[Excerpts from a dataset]
'''

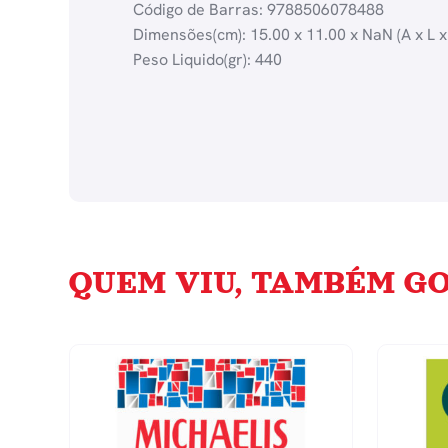
Código de Barras: 9788506078488
Dimensões(cm): 15.00 x 11.00 x NaN (A x L x
Peso Liquido(gr): 440
QUEM VIU, TAMBÉM GO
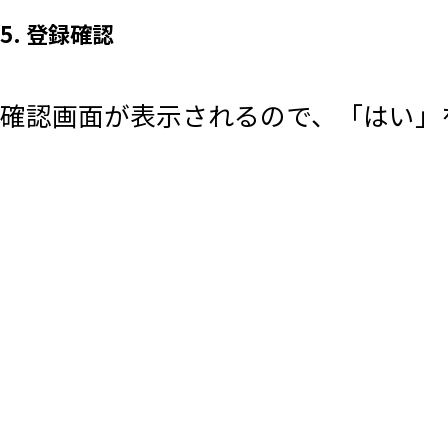
5. 登録確認
確認画面が表示されるので、「はい」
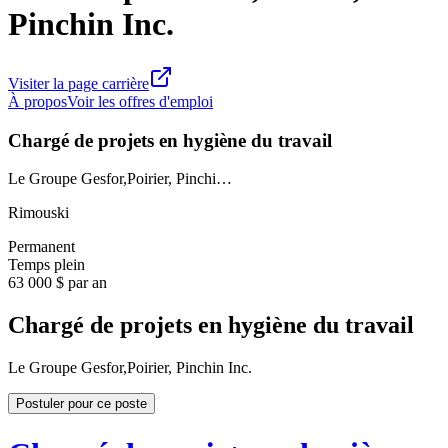
Pinchin Inc.
Visiter la page carrière
À propos
Voir les offres d'emploi
Chargé de projets en hygiène du travail
Le Groupe Gesfor,Poirier, Pinchi…
Rimouski
Permanent
Temps plein
63 000 $ par an
Chargé de projets en hygiène du travail
Le Groupe Gesfor,Poirier, Pinchin Inc.
Postuler pour ce poste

'''

— Task statement —
Leave out the images and repeat the rest of the data word for word.

— Result of this exercise —
Código de Barras: 9788506078488
Dimensões(cm): 15.00 x 11.00 x NaN (A x L x
Peso Liquido(gr): 440
QUEM VIU, TAMBÉM GO
5. 登録確認
確認画面が表示されるので、「はい」
Pinchin Inc.
Visiter la page carrière
À propos
Voir les offres d'emploi
Chargé de projets en hygiène du travail
Le Groupe Gesfor,Poirier, Pinchi…
Rimouski
Permanent
Temps plein
63 000 $ par an
Chargé de projets en hygiène du travail
Le Groupe Gesfor,Poirier, Pinchin Inc.
Postuler pour ce poste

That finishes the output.